§ **To do**
With the pictures removed, please write out every line below exactly as given.

§ **Records for the exercise**
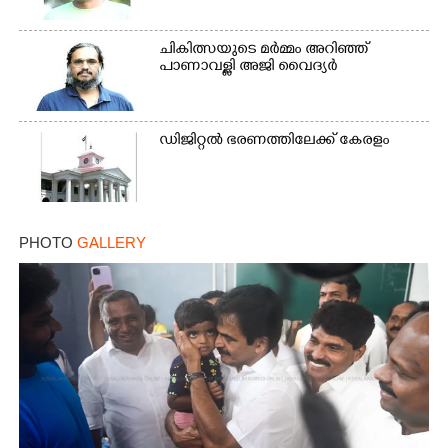
ചികിത്സയുടെ മർമ്മം അറിഞ്ഞ്
പാണാവള്ളി അജി വൈദ്യർ
ഡിജിറ്റൽ ഭരണത്തിലേക്ക് കേരളം
PHOTO
GALLERY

§ **Solution to the problem**
ചികിത്സയുടെ മർമ്മം അറിഞ്ഞ്
പാണാവള്ളി അജി വൈദ്യർ
ഡിജിറ്റൽ ഭരണത്തിലേക്ക് കേരളം
PHOTO
GALLERY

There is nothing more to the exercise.